Séculos de saber acumulado e ainda não havia uma solução para o mal-estar. E
era tão simples: migração sazonal ou hibernação.
Lembrava-se de
um episódio: dois casais de patos a esvoaçarem sobre uma albufeira. Talvez não
fossem dois casais, podiam ser quatro machos ou quatro fêmeas, ou três de um
género e um do outro, quem saberia dizê-lo? Era um daqueles dias de Outono
apelidados de perfeitos, um dos que se rejeitariam na Primavera ou no Verão
(demasiado frios e cinzentos, com o maldito nevoeiro a ameaçar cobrir tudo) e
que pela sua pouca dureza seriam ignorados no Inverno, mas que, com um fundo de
folhas coloridas e uma promessa de lareira, pareciam irrepetíveis. Mário estava
com o pai e lembrava-se de o ver subir a gola do casaco ao mesmo tempo que
falava de castanhas assadas e vinho tinto. Ali, ao seu lado, trinta anos antes,
com a elegância enfiada num fato de três peças e camisa branca, o cabelo
submetido pela brilhantina, o pai de Mário explicava que o pato selvagem era
uma espécie rara naquelas paragens e a lagoa era apenas uma estação de serviço
onde eles se detinham para abastecer no caminho para África, para terras mais
quentes. Mário a tremer de frio e desconforto, insensível à beleza outonal,
invejou a inteligência dos patos.
O europeu era
intrinsecamente estúpido: rumava a sul no Verão e procurava a neve no Inverno,
quando o que devia estar a fazer era aprender com as aves, descer uns quantos
paralelos à medida que os dias diminuíam e regressar logo que as plantas
ameaçassem florir. Claro que este tipo de migração em massa enfrentava
obstáculos severos, por mais que os serviços de turismo do Magrebe esfregassem
as mãos. As grandes deslocações de Estaline não tinham ficado bem vistas (mas
essas não incluíam bilhete de volta); contudo, pondo de parte a engenharia
social, ainda havia a biologia, a hibernação induzida.
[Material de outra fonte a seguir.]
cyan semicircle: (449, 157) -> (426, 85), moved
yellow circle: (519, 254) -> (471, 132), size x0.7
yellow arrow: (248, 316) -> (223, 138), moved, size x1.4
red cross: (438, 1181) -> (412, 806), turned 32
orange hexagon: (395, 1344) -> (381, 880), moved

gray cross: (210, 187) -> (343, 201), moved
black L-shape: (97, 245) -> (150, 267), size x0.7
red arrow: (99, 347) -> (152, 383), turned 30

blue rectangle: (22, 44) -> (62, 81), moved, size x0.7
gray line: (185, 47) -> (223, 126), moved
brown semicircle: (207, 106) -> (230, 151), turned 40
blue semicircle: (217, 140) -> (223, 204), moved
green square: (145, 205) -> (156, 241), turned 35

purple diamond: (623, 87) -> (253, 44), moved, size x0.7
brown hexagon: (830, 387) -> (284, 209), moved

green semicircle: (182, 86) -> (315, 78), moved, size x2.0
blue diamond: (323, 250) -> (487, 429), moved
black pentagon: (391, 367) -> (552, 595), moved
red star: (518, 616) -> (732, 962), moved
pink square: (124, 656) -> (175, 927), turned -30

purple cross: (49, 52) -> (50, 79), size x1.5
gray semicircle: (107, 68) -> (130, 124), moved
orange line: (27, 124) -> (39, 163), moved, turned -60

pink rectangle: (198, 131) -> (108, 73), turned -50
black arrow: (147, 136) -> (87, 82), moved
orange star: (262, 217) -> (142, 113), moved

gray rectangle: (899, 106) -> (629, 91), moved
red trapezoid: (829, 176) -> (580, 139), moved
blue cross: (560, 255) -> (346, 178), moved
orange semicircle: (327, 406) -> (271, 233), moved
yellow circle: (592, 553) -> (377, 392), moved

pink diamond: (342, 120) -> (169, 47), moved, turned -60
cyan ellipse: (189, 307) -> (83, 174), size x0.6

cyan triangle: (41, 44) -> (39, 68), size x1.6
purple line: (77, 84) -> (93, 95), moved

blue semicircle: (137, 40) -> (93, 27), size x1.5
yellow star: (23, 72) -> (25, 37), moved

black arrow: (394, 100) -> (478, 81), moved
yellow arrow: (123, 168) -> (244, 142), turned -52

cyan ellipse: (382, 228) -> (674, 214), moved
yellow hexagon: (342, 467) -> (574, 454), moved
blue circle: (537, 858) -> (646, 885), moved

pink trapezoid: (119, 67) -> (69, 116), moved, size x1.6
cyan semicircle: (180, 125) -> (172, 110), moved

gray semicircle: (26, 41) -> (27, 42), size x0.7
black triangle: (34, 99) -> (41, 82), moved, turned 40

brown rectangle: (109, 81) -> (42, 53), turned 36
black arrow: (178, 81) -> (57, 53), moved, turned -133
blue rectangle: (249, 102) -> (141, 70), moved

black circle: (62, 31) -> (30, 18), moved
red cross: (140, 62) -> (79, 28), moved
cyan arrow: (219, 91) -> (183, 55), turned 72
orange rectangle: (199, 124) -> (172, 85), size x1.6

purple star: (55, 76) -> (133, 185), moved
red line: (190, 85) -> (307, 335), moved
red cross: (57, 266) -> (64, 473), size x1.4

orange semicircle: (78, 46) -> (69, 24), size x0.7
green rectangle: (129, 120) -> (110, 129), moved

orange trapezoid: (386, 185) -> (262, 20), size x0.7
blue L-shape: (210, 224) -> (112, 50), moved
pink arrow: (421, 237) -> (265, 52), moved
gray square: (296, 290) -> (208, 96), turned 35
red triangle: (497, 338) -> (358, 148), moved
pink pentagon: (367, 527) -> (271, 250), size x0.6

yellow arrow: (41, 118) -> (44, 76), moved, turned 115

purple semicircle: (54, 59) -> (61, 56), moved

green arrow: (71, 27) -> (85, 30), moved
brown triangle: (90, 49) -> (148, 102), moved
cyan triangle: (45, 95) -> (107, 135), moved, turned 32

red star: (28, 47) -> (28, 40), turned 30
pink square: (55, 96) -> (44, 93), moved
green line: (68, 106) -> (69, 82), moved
Se o homem, no seu longo
percurso evolutivo, recusara um metabolismo como o dos ursos, estava ainda
muito a tempo de se reencontrar por via científica com esse ramo da família. O
que não se pouparia em recursos se a Europa adormecesse no Inverno. E o que se
ganharia em felicidade social se todos saíssem do quarto apenas em Abril ou Maio,
quando o Sol mostrava finalmente músculo.»